Cork Sinn Féin party whip: “Nobody wants to lose a councillor.”

If losing one councillor may be regarded as a misfortune, and two carelessness, then three looks like… [Wilfulness? – Ed]  Perhaps…  But if Sinn Féin thought they had drawn a line under their little local difficulty in Cork when the party’s sitting TD Sandra McLellan announced she would not be standing in the next General Election, they might have to think again.

The Irish Examiner reports that Glanmire-based Cobh Councillor Ger Keohane has informed Cork Council Council and Sinn Féin party headquarters that he, too, has resigned from the party – despite having sought the party’s nomination to run as a second general election candidate in the Cork North Central constituency two weeks earlier.  That last point was being heavily leant on by the Sinn Féin spokesperson in report.  But the Irish Times reported that the party’s selection decision had been a surprise to others.

Some political commentators have expressed surprise at the party’s decision to add city based Cllr Gould to the ticket rather than Cllr Keohane as the former was based in the city as is Mr O’Brien.

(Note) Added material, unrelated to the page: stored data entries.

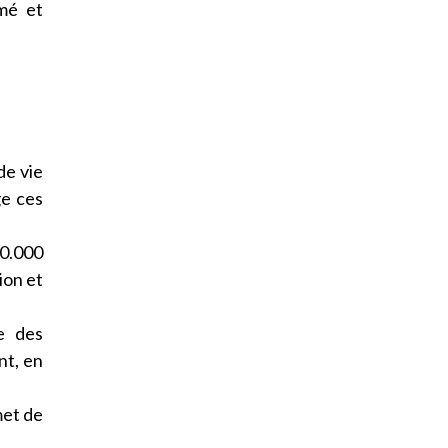
rmé et
de vie
ge ces
0.000
ion et
e des
nt, en
met de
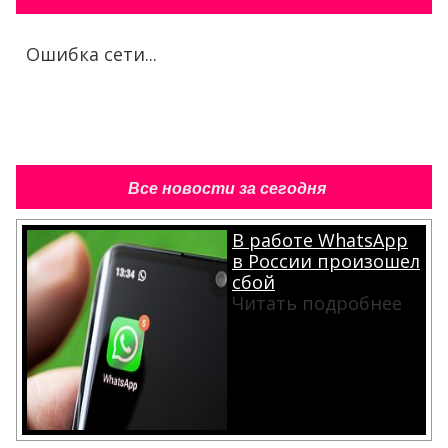
Ошибка сети...
Все новости за сегодня
В работе WhatsApp
в России произошел
сбой
Читать подробнее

“There was a strong argument for running someone from the rural part of the constituency which makes up over 50 per cent of the electorate and Ger Keohane was the obvious candidate,” a source said.

“Mr O’Brien” is, of course, Jonathan O’Brien, current Sinn Féin TD for Cork North Central, who will be standing next time out.  He also headed the Spanish Inquisition internal party inquiry which led to the controversial defenestration expulsion from Sinn Féin of Keohane’s fellow Cobh Councillor, Kieran McCarthy.

Cllr Keohane’s resignation now leaves Sinn Féin with no representatives from the Cobh Electoral Area on Cork County Council after having two local councillors elected in June 2014.  Overall the party has dropped from 10 county councillors in Cork to 7 since the election a year ago, while the number of Independents has risen from 10 to 15 councillors.

As the Irish Examiner report noted

Sinn Féin has now dropped to seven seats on the council from the 10 it had.

The Independents have risen from 10 in June 2014 to 15 now, and are just behind Fianna Fáil and Fine Gael which have 16 each.

Mr Keohane was unavailable for comment last night, but SF’s party whip on the council, Donnchadh O’Laoighaire, said he had been informed of the move by his party’s headquarters.

“Nobody wants to lose a councillor,” said Mr O’Laoighaire. “Ger’s resignation came as a surprise particularly as he put his name forward for selection two weeks ago for general election nomination. I don’t know what his long-term plans are.

“Yes, it’s disappointing but we will continue to provide the strongest voice of opposition on Cork County Council.”

Needless to say, from the same report, Independents on the Council are not disappointed

Declan Hurley, spokesman for the Independents on the council, said he had been aware for some time that Mr Keohane was not happy.

“He’s a community-based councillor who feels he can’t represent his constituents through Sinn Fein,” said Mr Hurley. “We’d be delighted to have him.”